Früherer Parteichef Tony Blair. Bild (2019): Web Summit - CG1_9792/CC BY 2.0

Die britische Arbeiterpartei auf dem Weg zum B-Team; 160.000 Austritte und der Rauswurf linkslastiger Parteimitglieder

Finanznot, Mitgliederschwund, Streikdrohungen und der Rauswurf linkslastiger Parteiströmungen. Das sind die Schlagworte, mit denen die britische sozialdemokratische Labour-Partei und deren Vorsitzender Keir Starmer derzeit in Verbindung gebracht werden. Nur wenige Wochen vor dem Ende September anberaumten Parteitag gibt das ein zerrüttetes Bild. Dabei hängen all diese Probleme miteinander zusammen, im Zentrum der Gemengelage steht der Parteichef selbst, sowie dessen zunehmend offen präsentiertes neoliberales Programm.

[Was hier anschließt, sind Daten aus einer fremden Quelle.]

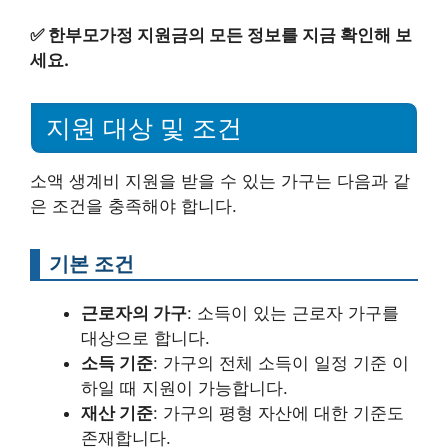
✅
한부모가정 지원금의 모든 정보를 지금 확인해 보
세요.
지원 대상 및 조건
소액 생계비 지원을 받을 수 있는 가구는 다음과 같
은 조건을 충족해야 합니다.
기본 조건
근로자의 가구
: 소득이 있는 근로자 가구를
대상으로 합니다.
소득 기준
: 가구의 전체 소득이 일정 기준 이
하일 때 지원이 가능합니다.
재산 기준
: 가구의 평형 자산에 대한 기준도
존재합니다.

Ein Programm, das unter der Mitgliedschaft nicht eben populär ist. 160.000 Menschen sollen die Partei seit dem Amtsantritt Starmers bereits verlassen haben. Fünf Millionen Pfund müssen die britischen Sozialdemokraten unter anderem deshalb einsparen. Deshalb sollen 90 von insgesamt 360 Hauptamtlichen gehen. Bis Ende August werden Freiwillige gesucht. Wenn sich nicht genug melden, sind Kündigungen angedroht.

Die Gewerkschaften UNITE und GMB konsultieren inzwischen ihre Mitgliedschaft unter den Partei-Hauptamtlichen zu der Frage, ob diese zur Verteidigung ihrer Jobs streikbereit sind. Diese Konsultation läuft jedoch ebenfalls bis Ende August. Eine darauf eventuell folgende Urabstimmung würde sich, sollten die Gewerkschaften die in Großbritannien geltenden Antigewerkschaftsgesetze befolgen wollen, ebenfalls über Wochen bis Ende September hinziehen. Bis dahin könnte die der Labour-Parteivorstand längst Fakten geschaffen und sein Personalabbauprogramm weitgehend durchgezogen haben.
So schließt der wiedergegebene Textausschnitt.